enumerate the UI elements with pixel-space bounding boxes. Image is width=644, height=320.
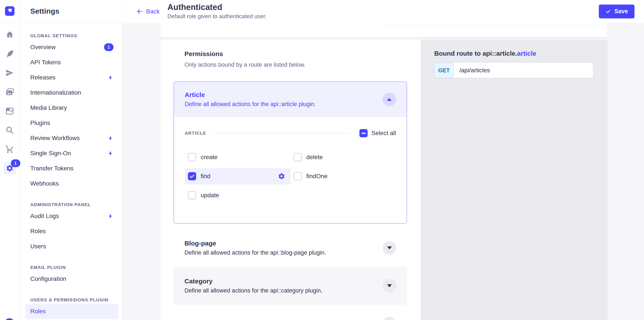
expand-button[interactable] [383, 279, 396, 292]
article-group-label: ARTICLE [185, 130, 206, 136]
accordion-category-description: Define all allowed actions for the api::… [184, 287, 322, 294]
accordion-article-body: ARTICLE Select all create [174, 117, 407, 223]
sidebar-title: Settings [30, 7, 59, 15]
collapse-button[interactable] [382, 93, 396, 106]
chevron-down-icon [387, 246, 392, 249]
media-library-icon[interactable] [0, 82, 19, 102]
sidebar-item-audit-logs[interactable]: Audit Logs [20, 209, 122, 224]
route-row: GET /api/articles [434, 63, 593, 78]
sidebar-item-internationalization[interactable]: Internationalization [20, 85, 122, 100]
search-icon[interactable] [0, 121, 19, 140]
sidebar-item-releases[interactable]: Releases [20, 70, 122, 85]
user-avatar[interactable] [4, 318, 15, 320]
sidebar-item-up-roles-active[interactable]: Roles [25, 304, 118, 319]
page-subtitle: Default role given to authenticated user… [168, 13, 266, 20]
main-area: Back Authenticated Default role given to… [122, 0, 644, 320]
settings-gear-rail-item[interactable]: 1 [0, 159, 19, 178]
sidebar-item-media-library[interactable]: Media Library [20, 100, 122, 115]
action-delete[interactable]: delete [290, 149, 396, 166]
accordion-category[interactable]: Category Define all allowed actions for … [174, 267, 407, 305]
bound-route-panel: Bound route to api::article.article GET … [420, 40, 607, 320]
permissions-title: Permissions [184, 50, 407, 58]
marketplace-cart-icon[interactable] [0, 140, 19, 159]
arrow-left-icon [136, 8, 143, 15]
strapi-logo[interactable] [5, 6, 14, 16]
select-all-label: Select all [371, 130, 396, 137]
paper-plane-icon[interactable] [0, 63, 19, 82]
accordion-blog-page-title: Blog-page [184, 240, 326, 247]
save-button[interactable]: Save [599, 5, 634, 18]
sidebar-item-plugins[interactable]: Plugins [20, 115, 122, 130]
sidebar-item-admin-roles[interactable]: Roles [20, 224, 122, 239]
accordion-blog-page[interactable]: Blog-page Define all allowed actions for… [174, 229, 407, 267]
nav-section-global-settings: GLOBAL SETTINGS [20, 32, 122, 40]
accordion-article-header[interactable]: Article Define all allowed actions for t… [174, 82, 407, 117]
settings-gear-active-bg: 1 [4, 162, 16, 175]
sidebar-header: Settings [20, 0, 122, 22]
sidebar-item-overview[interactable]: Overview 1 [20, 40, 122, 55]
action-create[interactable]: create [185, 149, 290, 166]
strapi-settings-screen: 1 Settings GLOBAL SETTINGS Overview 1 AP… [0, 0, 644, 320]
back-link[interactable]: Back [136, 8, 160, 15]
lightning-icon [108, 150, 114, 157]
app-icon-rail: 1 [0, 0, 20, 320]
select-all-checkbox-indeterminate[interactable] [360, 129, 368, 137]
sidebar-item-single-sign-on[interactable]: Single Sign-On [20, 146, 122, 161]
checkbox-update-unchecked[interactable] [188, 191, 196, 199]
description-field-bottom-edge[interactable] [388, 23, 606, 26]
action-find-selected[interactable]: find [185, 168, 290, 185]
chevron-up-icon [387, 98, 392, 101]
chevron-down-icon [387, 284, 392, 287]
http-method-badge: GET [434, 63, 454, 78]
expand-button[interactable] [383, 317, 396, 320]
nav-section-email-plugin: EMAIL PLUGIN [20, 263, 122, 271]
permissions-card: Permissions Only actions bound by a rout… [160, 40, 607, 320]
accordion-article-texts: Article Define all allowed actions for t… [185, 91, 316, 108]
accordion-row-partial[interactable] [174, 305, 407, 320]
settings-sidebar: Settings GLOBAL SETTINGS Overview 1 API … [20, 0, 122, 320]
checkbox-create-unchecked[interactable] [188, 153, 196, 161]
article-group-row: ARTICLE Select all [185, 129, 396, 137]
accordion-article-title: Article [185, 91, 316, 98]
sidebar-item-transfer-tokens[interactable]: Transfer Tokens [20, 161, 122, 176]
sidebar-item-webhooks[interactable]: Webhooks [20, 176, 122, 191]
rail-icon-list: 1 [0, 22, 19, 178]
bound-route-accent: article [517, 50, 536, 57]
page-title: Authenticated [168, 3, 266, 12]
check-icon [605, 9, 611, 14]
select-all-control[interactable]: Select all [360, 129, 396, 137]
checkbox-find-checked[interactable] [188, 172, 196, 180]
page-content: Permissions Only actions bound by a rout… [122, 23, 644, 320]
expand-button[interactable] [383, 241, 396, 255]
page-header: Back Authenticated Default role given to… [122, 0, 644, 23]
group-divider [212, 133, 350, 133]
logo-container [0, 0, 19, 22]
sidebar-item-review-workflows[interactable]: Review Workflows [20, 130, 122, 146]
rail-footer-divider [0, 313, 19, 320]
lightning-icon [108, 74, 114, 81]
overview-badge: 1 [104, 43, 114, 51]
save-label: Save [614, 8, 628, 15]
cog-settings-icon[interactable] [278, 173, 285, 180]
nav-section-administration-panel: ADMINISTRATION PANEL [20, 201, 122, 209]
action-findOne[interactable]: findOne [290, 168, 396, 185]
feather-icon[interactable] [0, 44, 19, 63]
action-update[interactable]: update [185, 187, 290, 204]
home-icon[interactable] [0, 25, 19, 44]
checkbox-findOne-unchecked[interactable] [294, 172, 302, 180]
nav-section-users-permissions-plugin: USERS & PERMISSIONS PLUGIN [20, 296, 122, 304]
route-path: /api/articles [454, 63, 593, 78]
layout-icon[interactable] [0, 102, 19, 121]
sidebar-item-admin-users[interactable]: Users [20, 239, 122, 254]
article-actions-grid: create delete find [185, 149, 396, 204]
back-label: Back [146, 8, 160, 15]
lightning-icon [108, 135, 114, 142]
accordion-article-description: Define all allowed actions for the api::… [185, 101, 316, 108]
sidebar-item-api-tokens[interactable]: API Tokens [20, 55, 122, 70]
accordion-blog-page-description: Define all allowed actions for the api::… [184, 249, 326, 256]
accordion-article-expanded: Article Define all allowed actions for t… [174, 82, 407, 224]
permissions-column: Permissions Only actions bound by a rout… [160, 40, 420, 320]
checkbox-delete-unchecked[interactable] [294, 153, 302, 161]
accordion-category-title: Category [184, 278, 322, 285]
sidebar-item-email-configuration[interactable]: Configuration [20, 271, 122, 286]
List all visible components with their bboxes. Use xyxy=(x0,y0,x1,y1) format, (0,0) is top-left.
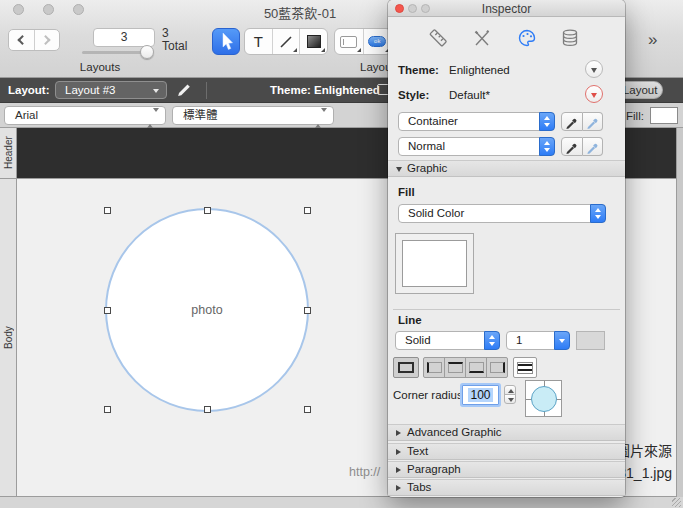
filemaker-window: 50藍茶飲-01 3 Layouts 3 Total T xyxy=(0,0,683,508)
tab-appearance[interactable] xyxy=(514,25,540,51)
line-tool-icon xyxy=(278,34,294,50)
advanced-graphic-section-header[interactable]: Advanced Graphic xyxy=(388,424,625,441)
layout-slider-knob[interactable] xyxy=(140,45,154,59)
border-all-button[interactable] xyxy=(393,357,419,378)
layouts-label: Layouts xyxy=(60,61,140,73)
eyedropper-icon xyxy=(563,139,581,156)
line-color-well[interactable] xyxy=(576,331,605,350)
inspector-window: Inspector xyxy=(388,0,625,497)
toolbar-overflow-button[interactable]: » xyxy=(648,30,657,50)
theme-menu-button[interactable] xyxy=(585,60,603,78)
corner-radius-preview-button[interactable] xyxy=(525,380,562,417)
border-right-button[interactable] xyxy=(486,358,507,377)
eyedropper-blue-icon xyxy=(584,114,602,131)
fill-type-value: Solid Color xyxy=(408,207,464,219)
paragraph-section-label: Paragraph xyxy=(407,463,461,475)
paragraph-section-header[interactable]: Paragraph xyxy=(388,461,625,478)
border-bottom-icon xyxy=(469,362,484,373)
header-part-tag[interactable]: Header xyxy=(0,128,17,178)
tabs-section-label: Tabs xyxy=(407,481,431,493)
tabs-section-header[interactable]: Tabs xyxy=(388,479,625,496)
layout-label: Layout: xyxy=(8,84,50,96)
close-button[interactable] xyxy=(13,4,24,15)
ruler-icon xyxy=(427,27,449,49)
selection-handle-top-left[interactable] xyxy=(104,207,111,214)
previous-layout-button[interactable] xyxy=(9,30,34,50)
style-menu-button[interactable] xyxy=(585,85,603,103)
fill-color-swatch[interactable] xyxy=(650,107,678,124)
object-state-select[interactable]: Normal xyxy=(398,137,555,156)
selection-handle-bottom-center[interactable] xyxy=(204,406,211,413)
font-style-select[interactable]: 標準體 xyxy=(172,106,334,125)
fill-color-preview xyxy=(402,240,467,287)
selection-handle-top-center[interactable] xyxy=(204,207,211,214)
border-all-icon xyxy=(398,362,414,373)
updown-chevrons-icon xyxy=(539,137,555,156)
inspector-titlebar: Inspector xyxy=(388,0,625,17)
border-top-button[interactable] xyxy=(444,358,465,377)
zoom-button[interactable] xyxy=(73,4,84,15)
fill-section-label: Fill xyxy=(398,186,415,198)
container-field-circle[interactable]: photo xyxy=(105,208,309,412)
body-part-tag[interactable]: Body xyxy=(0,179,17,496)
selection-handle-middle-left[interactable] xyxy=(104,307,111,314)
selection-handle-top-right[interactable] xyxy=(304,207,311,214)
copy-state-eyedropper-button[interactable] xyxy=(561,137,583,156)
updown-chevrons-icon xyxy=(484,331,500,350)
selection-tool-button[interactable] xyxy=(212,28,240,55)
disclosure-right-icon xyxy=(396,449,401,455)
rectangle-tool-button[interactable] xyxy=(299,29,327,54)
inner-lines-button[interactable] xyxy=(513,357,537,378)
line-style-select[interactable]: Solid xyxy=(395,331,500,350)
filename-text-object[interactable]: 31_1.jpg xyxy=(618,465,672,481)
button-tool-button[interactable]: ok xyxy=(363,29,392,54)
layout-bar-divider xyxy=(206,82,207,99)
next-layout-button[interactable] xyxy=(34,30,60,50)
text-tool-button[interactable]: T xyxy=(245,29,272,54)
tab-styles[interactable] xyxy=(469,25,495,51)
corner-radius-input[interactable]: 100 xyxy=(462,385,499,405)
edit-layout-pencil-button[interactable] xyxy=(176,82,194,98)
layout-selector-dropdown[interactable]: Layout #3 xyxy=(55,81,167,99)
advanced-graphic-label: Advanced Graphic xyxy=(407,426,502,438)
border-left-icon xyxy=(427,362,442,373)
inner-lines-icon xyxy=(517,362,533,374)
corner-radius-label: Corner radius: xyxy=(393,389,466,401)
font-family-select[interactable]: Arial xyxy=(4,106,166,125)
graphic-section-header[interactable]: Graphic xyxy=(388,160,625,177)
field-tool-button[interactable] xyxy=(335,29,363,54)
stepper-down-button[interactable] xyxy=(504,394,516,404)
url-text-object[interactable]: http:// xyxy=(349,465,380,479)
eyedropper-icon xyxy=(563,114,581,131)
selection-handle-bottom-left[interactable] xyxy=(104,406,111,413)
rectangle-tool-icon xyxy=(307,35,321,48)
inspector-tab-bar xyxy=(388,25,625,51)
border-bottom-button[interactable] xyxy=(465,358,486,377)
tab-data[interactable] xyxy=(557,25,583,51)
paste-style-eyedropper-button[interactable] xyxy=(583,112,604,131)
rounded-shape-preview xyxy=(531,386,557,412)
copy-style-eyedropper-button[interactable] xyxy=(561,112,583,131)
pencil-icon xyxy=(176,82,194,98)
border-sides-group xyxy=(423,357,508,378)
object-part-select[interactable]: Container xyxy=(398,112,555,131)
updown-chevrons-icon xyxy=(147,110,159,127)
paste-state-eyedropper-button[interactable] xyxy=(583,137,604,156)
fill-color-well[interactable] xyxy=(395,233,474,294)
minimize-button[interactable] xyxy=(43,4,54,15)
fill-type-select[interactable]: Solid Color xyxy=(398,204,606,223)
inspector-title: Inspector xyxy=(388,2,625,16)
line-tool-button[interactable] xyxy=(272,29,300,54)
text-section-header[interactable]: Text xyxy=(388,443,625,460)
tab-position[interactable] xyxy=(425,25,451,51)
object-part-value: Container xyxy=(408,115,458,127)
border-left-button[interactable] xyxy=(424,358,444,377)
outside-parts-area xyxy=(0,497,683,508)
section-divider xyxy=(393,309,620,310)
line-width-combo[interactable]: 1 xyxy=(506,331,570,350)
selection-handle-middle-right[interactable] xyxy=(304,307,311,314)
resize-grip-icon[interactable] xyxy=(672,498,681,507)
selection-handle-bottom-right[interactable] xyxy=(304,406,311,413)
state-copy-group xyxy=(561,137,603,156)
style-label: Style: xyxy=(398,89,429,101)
********
What you have to do: Scan the data above line by line. Please say how many lines hold the word "Save", and give only that number.

Exercise answer: 2